Damit nicht genug. Um „die Geier“ über Unfallstellen zukünftig vertreiben zu können, hat der schleswig-holsteinische Verkehrsminister Bernd Rohwer (SPD) in einem Schreiben an den Bundesverkehrsminister Reinhard Klimmt (SPD) gesetzliche Änderungen gefordert. „Wir wollen ein Mittel einführen, das die Polizei ermächtigt, ein Flugverbot im Umkreis von drei Meilen über einer Unfallstelle zu verhängen“, sagt der Kieler Ministeriums-Sprecher Helmut Badekow. Mit Leuchtsignalen sollen Piloten auf die Sperrzone aufmerksam gemacht werden. Wer einen solchen Platzverweis missachtet, begeht dann eine Straftat. Eine Einschränkung der Pressefreiheit sieht Badekow in den geplanten Maßnahmen trotzdem nicht.
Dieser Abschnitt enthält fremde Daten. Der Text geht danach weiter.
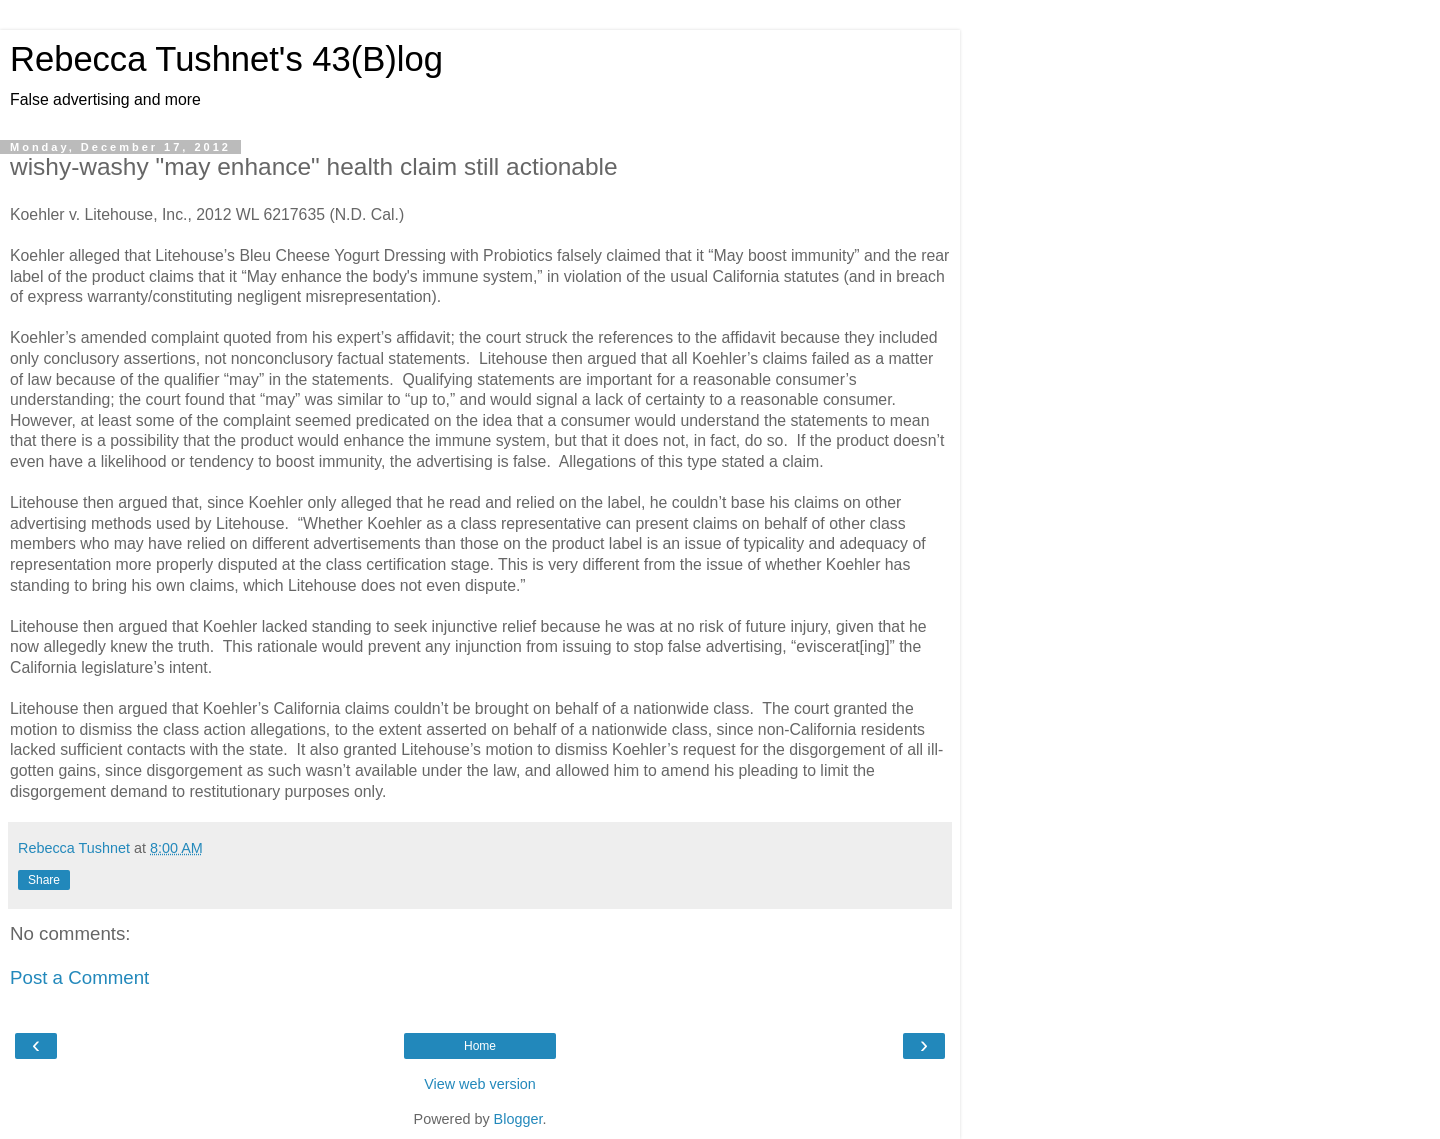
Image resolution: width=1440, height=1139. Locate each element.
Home (480, 1046)
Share (44, 880)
Anders Jürgen Bischoff, Vorsitzender der dju-Hamburg. „Die Freiheit der Berichterstattung muss uneingeschränkt erhalten bleiben“, sagt der Gewerkschafter, „bei gleichzeitiger Mäßigung der Kollegen“. Es sei klar, dass solange Rettungshubschrauber fliegen, diese nicht durch Medienhelikopter behindert werden dürften. Da mache auch ein Flugverbot, wie beim ICE-Unglück in Eschede, Sinn. Bischoff sieht ein Doppelproblem: Auf der einen Seite Kollegen, die sich angewöhnt hätten, sich daneben zu benehmen, weil sie von ihren Auftraggebern dazu getrieben würden. Und auf der anderen Seite ein Unverständnis bei Polizei und Rettungskräften für den Auftrag der Medien, die nicht verstehen würden, dass Journalisten eine Berichterstattungspflicht hätten. Medienfreie Zonen, wie sie durch Flugverbote entstehen, könnten leichtfertig verhängt werden, wenn es um Ereignisse geht, die der Regierung unangenehm sind, warnt Bischoff.
Claus Wasserthal hat dies jüngst beim Unglück des havarierten Tankers Pallas erlebt. Einer seiner Piloten flog über das brennende Wrack – trotz Flugverbotszone. Und soll nun eine Geldbuße bezahlen. „Wen haben wir über Wasser behindert“, fragt Wasserthal. „Wir haben nur gezeigt, was Sache ist und dass die Behörden Mist gemacht und die Umweltkatastrophe mit zu verantworten haben.“ Möglich, dass auch im Fall des Eutiner Verkehrsunfalls die heftige Medienschelte von Seiten der Politik von etwas ganz anderem ablenken soll: Seit Jahren wird der Ausbau der vielbefahrenen Bundesstraße 76 diskutiert. Bisher ohne Ergebnis.